Records provided Start Marker

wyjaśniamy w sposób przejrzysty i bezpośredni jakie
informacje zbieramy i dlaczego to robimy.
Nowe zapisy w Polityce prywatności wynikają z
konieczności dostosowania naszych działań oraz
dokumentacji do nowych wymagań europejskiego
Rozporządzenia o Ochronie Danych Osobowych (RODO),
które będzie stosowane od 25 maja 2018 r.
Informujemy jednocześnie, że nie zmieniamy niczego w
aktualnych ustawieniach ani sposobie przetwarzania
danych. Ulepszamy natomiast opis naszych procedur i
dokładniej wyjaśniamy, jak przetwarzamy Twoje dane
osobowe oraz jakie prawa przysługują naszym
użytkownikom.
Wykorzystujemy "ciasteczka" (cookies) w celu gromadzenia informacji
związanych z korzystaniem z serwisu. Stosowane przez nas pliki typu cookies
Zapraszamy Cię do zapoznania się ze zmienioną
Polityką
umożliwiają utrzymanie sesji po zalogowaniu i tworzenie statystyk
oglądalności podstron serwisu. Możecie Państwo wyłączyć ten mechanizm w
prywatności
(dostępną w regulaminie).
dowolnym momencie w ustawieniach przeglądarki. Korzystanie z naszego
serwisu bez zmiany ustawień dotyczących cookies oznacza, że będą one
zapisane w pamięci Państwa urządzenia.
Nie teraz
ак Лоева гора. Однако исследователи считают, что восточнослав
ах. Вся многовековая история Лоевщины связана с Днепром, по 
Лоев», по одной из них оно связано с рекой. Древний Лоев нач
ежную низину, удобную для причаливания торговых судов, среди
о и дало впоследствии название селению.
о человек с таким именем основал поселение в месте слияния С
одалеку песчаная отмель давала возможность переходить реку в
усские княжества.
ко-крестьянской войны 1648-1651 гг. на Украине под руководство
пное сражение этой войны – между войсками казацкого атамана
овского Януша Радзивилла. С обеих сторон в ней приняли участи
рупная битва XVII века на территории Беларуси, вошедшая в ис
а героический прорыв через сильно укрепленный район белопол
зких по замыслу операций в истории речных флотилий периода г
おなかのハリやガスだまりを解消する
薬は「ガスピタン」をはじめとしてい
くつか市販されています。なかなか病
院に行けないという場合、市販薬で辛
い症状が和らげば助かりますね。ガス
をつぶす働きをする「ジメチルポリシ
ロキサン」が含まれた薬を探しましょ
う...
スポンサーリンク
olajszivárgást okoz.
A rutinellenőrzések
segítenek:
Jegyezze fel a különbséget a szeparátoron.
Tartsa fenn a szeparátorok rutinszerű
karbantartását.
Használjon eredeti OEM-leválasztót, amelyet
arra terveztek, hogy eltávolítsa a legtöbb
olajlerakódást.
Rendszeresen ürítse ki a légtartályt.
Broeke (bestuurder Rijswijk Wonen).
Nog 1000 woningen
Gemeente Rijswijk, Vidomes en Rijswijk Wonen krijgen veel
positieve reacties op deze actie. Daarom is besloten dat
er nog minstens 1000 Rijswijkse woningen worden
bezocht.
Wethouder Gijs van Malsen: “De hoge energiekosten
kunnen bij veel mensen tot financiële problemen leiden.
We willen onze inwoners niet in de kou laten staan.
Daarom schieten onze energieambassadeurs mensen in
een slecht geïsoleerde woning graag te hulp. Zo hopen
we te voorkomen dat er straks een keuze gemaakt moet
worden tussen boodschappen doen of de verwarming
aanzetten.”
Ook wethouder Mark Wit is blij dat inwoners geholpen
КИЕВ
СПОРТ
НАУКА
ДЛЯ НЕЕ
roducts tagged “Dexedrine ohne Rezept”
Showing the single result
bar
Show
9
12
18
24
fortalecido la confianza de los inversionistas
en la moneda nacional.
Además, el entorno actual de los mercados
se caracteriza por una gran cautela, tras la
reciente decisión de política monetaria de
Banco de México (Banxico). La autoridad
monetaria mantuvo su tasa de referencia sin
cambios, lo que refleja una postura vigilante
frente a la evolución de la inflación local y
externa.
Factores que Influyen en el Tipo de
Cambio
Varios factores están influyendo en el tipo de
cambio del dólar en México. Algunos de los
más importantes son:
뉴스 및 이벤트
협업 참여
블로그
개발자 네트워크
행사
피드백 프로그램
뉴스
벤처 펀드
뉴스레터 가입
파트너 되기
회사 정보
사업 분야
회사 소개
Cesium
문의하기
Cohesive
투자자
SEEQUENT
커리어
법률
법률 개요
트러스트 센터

Records provided End Marker

What is required
Transcribe all records exactly as written.

Output
wyjaśniamy w sposób przejrzysty i bezpośredni jakie
informacje zbieramy i dlaczego to robimy.
Nowe zapisy w Polityce prywatności wynikają z
konieczności dostosowania naszych działań oraz
dokumentacji do nowych wymagań europejskiego
Rozporządzenia o Ochronie Danych Osobowych (RODO),
które będzie stosowane od 25 maja 2018 r.
Informujemy jednocześnie, że nie zmieniamy niczego w
aktualnych ustawieniach ani sposobie przetwarzania
danych. Ulepszamy natomiast opis naszych procedur i
dokładniej wyjaśniamy, jak przetwarzamy Twoje dane
osobowe oraz jakie prawa przysługują naszym
użytkownikom.
Wykorzystujemy "ciasteczka" (cookies) w celu gromadzenia informacji
związanych z korzystaniem z serwisu. Stosowane przez nas pliki typu cookies
Zapraszamy Cię do zapoznania się ze zmienioną
Polityką
umożliwiają utrzymanie sesji po zalogowaniu i tworzenie statystyk
oglądalności podstron serwisu. Możecie Państwo wyłączyć ten mechanizm w
prywatności
(dostępną w regulaminie).
dowolnym momencie w ustawieniach przeglądarki. Korzystanie z naszego
serwisu bez zmiany ustawień dotyczących cookies oznacza, że będą one
zapisane w pamięci Państwa urządzenia.
Nie teraz
ак Лоева гора. Однако исследователи считают, что восточнослав
ах. Вся многовековая история Лоевщины связана с Днепром, по 
Лоев», по одной из них оно связано с рекой. Древний Лоев нач
ежную низину, удобную для причаливания торговых судов, среди
о и дало впоследствии название селению.
о человек с таким именем основал поселение в месте слияния С
одалеку песчаная отмель давала возможность переходить реку в
усские княжества.
ко-крестьянской войны 1648-1651 гг. на Украине под руководство
пное сражение этой войны – между войсками казацкого атамана
овского Януша Радзивилла. С обеих сторон в ней приняли участи
рупная битва XVII века на территории Беларуси, вошедшая в ис
а героический прорыв через сильно укрепленный район белопол
зких по замыслу операций в истории речных флотилий периода г
おなかのハリやガスだまりを解消する
薬は「ガスピタン」をはじめとしてい
くつか市販されています。なかなか病
院に行けないという場合、市販薬で辛
い症状が和らげば助かりますね。ガス
をつぶす働きをする「ジメチルポリシ
ロキサン」が含まれた薬を探しましょ
う...
スポンサーリンク
olajszivárgást okoz.
A rutinellenőrzések
segítenek:
Jegyezze fel a különbséget a szeparátoron.
Tartsa fenn a szeparátorok rutinszerű
karbantartását.
Használjon eredeti OEM-leválasztót, amelyet
arra terveztek, hogy eltávolítsa a legtöbb
olajlerakódást.
Rendszeresen ürítse ki a légtartályt.
Broeke (bestuurder Rijswijk Wonen).
Nog 1000 woningen
Gemeente Rijswijk, Vidomes en Rijswijk Wonen krijgen veel
positieve reacties op deze actie. Daarom is besloten dat
er nog minstens 1000 Rijswijkse woningen worden
bezocht.
Wethouder Gijs van Malsen: “De hoge energiekosten
kunnen bij veel mensen tot financiële problemen leiden.
We willen onze inwoners niet in de kou laten staan.
Daarom schieten onze energieambassadeurs mensen in
een slecht geïsoleerde woning graag te hulp. Zo hopen
we te voorkomen dat er straks een keuze gemaakt moet
worden tussen boodschappen doen of de verwarming
aanzetten.”
Ook wethouder Mark Wit is blij dat inwoners geholpen
КИЕВ
СПОРТ
НАУКА
ДЛЯ НЕЕ
roducts tagged “Dexedrine ohne Rezept”
Showing the single result
bar
Show
9
12
18
24
fortalecido la confianza de los inversionistas
en la moneda nacional.
Además, el entorno actual de los mercados
se caracteriza por una gran cautela, tras la
reciente decisión de política monetaria de
Banco de México (Banxico). La autoridad
monetaria mantuvo su tasa de referencia sin
cambios, lo que refleja una postura vigilante
frente a la evolución de la inflación local y
externa.
Factores que Influyen en el Tipo de
Cambio
Varios factores están influyendo en el tipo de
cambio del dólar en México. Algunos de los
más importantes son:
뉴스 및 이벤트
협업 참여
블로그
개발자 네트워크
행사
피드백 프로그램
뉴스
벤처 펀드
뉴스레터 가입
파트너 되기
회사 정보
사업 분야
회사 소개
Cesium
문의하기
Cohesive
투자자
SEEQUENT
커리어
법률
법률 개요
트러스트 센터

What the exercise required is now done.